I just finished a class comparing some of the Judeo Christian Bible stories to those in the Koran. It was wonderful – an exploration of how changing a few words or details can create a very different meaning. And I loved it so much that now I’m listening to one of the many biographies of Mohammed (pbuh) the Prophet and first Muslim.
What stands out to me is that when Mohammed had his first revelation, he wasn’t very happy about it. He thought he’d been possessed by a demon. He considered suicide. Can you imagine what the world would be like if he decided to die (ending the demonic possession) rather than submit to the will of God as he understood it and bring the Koran into being? The history of Europe, our knowledge of chemistry and algebra, and our access to the teachings of the ancient Greeks would now be very different.
How many times have I gotten up from my meditation chair moments before my revelation? How many of us have felt the beginnings of a sacred call and run like hell so that the call would go to voicemail? What is it about Divine revelation, which should be our birthright that seems so awful?
I can only guess. I don’t think of myself as on the same level of the Prophet or any of the saints. I know that I was leery of accepting the call to ministry because it would challenge my beliefs about authority and (I thought) mean that I had to be poor for the rest of my life.
The truth I have found, which I think might be common, is that I had to submit to a Divine madness. I found that the things I needed to do to answer “the call” were things that made no sense to my friends. Go back to school and do another expensive master’s degree? Why? I’d just worked my butt off to get out of debt. Give up a safe government job with great health benefits where I’d worked my way almost to the top of the heap? For heaven’s sake, I’d have to move to a place where I knew no one except my congregation. And I’d been warned about the pitfalls of having congregants as friends. It took me forever to make friends and create a home, why should I give that up?
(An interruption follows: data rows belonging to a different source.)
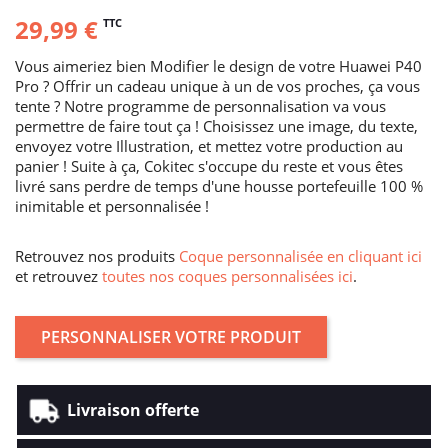
29,99 €
TTC
Vous aimeriez bien Modifier le design de votre Huawei P40
Pro ? Offrir un cadeau unique à un de vos proches, ça vous
tente ? Notre programme de personnalisation va vous
permettre de faire tout ça ! Choisissez une image, du texte,
envoyez votre Illustration, et mettez votre production au
panier ! Suite à ça, Cokitec s'occupe du reste et vous êtes
livré sans perdre de temps d'une housse portefeuille 100 %
inimitable et personnalisée !
Retrouvez nos produits
Coque personnalisée en cliquant ici
et retrouvez
toutes nos coques personnalisées ici
.
PERSONNALISER VOTRE PRODUIT
Livraison offerte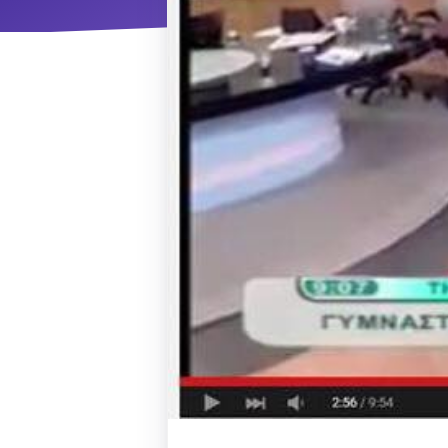
ΝΜ
Κ
ΠΕΥ
ΠΣ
The Divine madness wouldn’t leave me alone and eventually resistance was more painful than submission. I did have to give up the things I listed above. I did have to make the sacrifices. However, what I’ve found, and I’ll be the Prophet would agree, is that there are both tangible and intangible treasures to be found within Divine madness. Living in surrender to the flow, or in Muslim terms, in submission to God, has its own rewards.